Work instruction: Find the line containing "publications.iom.int" in the records below. Copy exactly that line and each one after it, ending at the line containing "x pack, but", and nothing more.
(Source data)
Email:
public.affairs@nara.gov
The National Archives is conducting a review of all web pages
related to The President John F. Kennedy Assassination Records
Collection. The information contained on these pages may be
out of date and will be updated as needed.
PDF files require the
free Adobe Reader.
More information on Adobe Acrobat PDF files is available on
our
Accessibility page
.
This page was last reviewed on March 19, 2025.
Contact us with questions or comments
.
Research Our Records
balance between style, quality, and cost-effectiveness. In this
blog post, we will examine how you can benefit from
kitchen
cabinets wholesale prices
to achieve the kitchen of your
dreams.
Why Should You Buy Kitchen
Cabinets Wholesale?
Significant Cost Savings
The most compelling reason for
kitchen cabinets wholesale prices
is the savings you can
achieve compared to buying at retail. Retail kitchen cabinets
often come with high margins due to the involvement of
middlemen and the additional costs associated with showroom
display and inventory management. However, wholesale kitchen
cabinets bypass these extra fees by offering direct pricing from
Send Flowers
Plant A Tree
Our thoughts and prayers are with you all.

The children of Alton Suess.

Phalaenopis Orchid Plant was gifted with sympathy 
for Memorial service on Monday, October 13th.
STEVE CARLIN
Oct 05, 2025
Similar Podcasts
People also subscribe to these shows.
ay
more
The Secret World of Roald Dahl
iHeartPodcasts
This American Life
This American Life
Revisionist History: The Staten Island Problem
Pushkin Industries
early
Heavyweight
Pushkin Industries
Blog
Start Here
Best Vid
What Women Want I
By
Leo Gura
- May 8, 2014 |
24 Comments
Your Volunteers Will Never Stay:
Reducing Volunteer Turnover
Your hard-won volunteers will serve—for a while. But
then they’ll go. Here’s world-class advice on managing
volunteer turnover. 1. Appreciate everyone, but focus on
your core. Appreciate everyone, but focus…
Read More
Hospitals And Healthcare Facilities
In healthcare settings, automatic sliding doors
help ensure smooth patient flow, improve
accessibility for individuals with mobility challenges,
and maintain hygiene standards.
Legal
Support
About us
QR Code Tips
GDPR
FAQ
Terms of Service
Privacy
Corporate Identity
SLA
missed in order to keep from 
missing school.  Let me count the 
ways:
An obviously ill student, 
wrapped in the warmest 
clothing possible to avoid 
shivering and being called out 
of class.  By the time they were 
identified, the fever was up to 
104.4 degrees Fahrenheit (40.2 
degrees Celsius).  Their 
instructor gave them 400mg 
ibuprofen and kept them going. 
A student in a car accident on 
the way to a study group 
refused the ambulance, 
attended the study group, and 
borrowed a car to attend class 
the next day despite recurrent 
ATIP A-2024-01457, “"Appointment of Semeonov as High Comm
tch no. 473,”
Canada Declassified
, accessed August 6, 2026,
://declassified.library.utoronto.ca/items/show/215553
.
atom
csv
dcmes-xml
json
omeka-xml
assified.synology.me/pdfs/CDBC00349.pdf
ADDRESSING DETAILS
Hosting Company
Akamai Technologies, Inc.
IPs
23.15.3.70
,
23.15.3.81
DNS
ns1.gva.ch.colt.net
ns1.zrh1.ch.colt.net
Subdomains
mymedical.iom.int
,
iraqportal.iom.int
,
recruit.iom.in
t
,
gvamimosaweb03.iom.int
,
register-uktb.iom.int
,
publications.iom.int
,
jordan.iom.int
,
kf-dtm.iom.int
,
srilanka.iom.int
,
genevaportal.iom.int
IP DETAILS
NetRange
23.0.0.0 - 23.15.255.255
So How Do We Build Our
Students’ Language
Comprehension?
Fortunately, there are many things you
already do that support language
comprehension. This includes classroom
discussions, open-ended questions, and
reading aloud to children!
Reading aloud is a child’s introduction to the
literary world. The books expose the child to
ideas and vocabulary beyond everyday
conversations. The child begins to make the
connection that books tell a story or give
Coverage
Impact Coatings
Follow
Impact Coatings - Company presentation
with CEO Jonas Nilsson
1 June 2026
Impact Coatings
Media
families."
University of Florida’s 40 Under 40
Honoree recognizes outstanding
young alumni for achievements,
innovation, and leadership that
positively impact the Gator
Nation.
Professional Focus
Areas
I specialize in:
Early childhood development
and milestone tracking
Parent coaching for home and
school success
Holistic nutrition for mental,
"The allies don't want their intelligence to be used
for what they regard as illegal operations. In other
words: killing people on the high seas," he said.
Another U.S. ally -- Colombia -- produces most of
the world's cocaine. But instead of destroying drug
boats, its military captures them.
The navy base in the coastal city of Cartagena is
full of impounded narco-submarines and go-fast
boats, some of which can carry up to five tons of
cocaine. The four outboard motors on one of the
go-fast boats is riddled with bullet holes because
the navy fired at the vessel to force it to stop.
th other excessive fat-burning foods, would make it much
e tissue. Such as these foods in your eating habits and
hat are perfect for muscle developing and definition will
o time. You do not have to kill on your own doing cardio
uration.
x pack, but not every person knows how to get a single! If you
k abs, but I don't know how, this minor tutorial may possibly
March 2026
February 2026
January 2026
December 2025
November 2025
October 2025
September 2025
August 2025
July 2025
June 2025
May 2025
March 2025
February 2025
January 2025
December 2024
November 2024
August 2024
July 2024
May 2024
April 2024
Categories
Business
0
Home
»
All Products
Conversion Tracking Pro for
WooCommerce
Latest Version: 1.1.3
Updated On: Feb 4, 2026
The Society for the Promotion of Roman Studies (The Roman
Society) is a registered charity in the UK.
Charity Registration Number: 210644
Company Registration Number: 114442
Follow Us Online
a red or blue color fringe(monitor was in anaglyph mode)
(End Source data)
Output of the task:
publications.iom.int
,
jordan.iom.int
,
kf-dtm.iom.int
,
srilanka.iom.int
,
genevaportal.iom.int
IP DETAILS
NetRange
23.0.0.0 - 23.15.255.255
So How Do We Build Our
Students’ Language
Comprehension?
Fortunately, there are many things you
already do that support language
comprehension. This includes classroom
discussions, open-ended questions, and
reading aloud to children!
Reading aloud is a child’s introduction to the
literary world. The books expose the child to
ideas and vocabulary beyond everyday
conversations. The child begins to make the
connection that books tell a story or give
Coverage
Impact Coatings
Follow
Impact Coatings - Company presentation
with CEO Jonas Nilsson
1 June 2026
Impact Coatings
Media
families."
University of Florida’s 40 Under 40
Honoree recognizes outstanding
young alumni for achievements,
innovation, and leadership that
positively impact the Gator
Nation.
Professional Focus
Areas
I specialize in:
Early childhood development
and milestone tracking
Parent coaching for home and
school success
Holistic nutrition for mental,
"The allies don't want their intelligence to be used
for what they regard as illegal operations. In other
words: killing people on the high seas," he said.
Another U.S. ally -- Colombia -- produces most of
the world's cocaine. But instead of destroying drug
boats, its military captures them.
The navy base in the coastal city of Cartagena is
full of impounded narco-submarines and go-fast
boats, some of which can carry up to five tons of
cocaine. The four outboard motors on one of the
go-fast boats is riddled with bullet holes because
the navy fired at the vessel to force it to stop.
th other excessive fat-burning foods, would make it much
e tissue. Such as these foods in your eating habits and
hat are perfect for muscle developing and definition will
o time. You do not have to kill on your own doing cardio
uration.
x pack, but not every person knows how to get a single! If you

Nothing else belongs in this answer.